Dışişleri Bakanlığı GKRY’nin tek taraflı ve gayrı yasal Avrupa Birliği üyeliğinin 20. yılı hakkında açıklama yaptı.

Dışişleri açıklaması şöyle,

“Bugün Avrupa Birliği’nin Kıbrıs Türk Halkına yaptığı haksızlığın ve tarihi hatanın yirminci yıldönümüdür.

Bilindiği üzere, 1 Mayıs 2004 tarihinde Birleşmiş Milletler’in Kıbrıs konusuna kapsamlı çözüm bulma çabalarının sonuçsuz kalmasına sebep olan Güney Kıbrıs Rum Yönetimi (GKRY) hukuka aykırı ve tek taraflı olarak Avrupa Birliği’ne tam üye yapılmıştır. Avrupa Birliği, Ada’daki sorunun yanlı bir tarafı olmayı tercih etmiştir.

Ada’daki süregelen çıkmazın yegane sorumlusu hiç kuşkusuz, 24 Nisan 2004 tarihinde Kuzey ile Güney’de eş zamanlı ve ayrı ayrı yapılan referandumlarda Kıbrıs’ta iki ayrı kendi kaderini tayin hakkını haiz halk ve iki Devlet olduğu tescil edilmiş olmasına rağmen, uluslararası antlaşmaların yanı sıra, kendi temel ilke ve değerlerine aykırı bir şekilde, GKRY’ni koşulsuz olarak tam üyeliğe kabul eden Avrupa Birliği’dir.

Kıbrıs’taki her iki Halkın refahı taahhüdü ile yola çıkan Avrupa Birliği, Bakanlar Konseyi’nin 26 Nisan 2004’te Kıbrıs Türklerine yönelik ambargo ve izolasyonların kaldırılması yönünde aldığı kendi kararını uygulayamamış, üyelik dayanışması adı altında Rum yönetiminin esareti altına girmiş, hakkaniyetten uzaklaşmıştır.
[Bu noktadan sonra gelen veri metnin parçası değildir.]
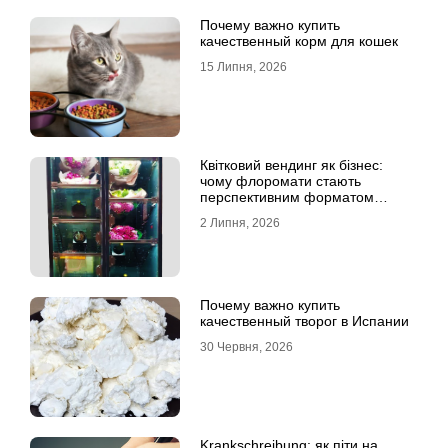
Почему важно купить
качественный корм для кошек
15 Липня, 2026
Квітковий вендинг як бізнес:
чому флоромати стають
перспективним форматом
продажу
2 Липня, 2026
Почему важно купить
качественный творог в Испании
30 Червня, 2026
Krankschreibung: як піти на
Nitekim, Avrupa Birliği Komisyonu Başkanı Ursula von der Leyen’in son günlerde basına yansıyan açıklamaları da Avrupa Birliği yetkililerinin Kıbrıs Türk Halkını yok sayma hadsizliğiyle, Kıbrıs konusundaki maksimalist Rum tezlerinin savunuculuğunu yapan yanlı tutumunu alenen sergilemekten imtina etme gereği dahi duymadıklarını göstermektedir. Hal böyleyken, Avrupa Birliği’nin Ada’da çözümü savunduğunu iddia etmesi, ancak samimiyetsizliğinin bir tezahürüdür.
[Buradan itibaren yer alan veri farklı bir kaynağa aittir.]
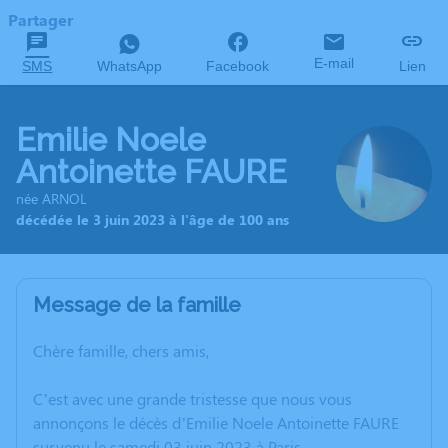
Partager
E-mail
SMS
WhatsApp
Facebook
Lien
Emilie Noele
Antoinette FAURE
née ARNOL
décédée le 3 juin 2023 à l'âge de 100 ans
Message de la famille
Chère famille, chers amis,
C’est avec une grande tristesse que nous vous
annonçons le décès d’Emilie Noele Antoinette FAURE
survenu le samedi 03 juin 2023 à Paris.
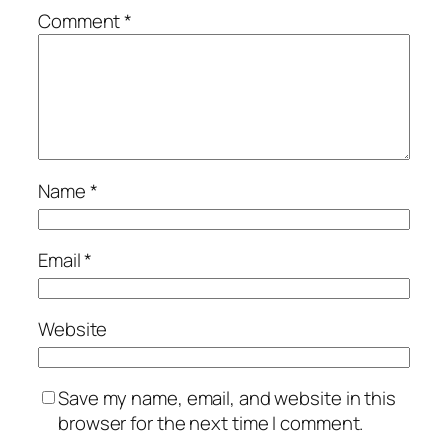
Comment
*
Name
*
Email
*
Website
Save my name, email, and website in this
browser for the next time I comment.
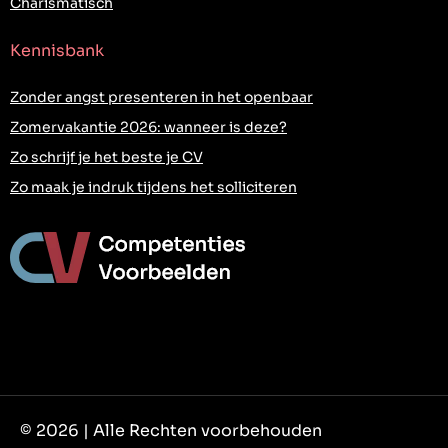
Charismatisch
Kennisbank
Zonder angst presenteren in het openbaar
Zomervakantie 2026: wanneer is deze?
Zo schrijf je het beste je CV
Zo maak je indruk tijdens het solliciteren
© 2026 | Alle Rechten voorbehouden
 Kıbrıs Türk tarafı, geçmişten günümüze iyi niyetle müzakere masasında yerini almış ve gerekli tüm çabayı ortaya koymuş, ancak Avrupa Birliği’nin koşulsuz desteğini alan Kıbrıs Rum tarafının uzlaşmaz tutumu neticesinde tüm süreçler sonuçsuz kalmıştır. Avrupa Birliği, Kıbrıs Türk tarafının çözüm süreçlerindeki yapıcı tutumunu görmezden gelerek kendi ilkeleriyle çelişen taraflı ve haksız bir durum sergilemeye devam etmektedir.
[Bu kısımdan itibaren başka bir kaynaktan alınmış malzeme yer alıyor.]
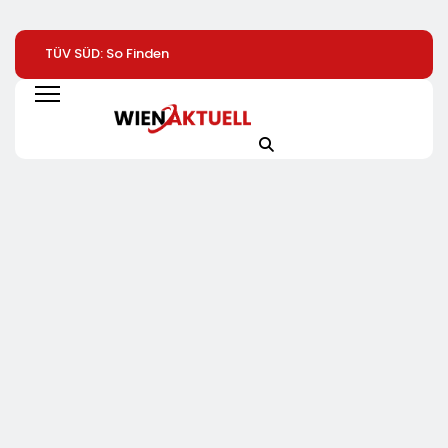
TÜV SÜD: So Finden
Vom Dönerstand Zum
Help Zur Sudan-
Verbraucher Das
Globalerfolg: Was
Geberkonferenz:
Passende
Franchisenehmer Von
„Größte Humanit
Laserentfernungsmessgerät
Mangal Lernen
Krise Der Welt We
Können
Sich Aus“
 İlgili tüm taraflarca son çaba olarak görülen 2017 yılında Crans-Montana’da gerçekleştirilen Kıbrıs Konferansı sonucunda Kıbrıs Türk tarafı günümüz gerçeklerinden hareketle, Ada’da adil, gerçekçi ve sürdürülebilir bir uzlaşının iki ayrı bağımsız Devletin aralarında geliştirecekleri işbirliğine dayalı iyi komşuluk ilişkilerinden geçmesi esasına dayalı yeni bir vizyon ortaya koymuştur.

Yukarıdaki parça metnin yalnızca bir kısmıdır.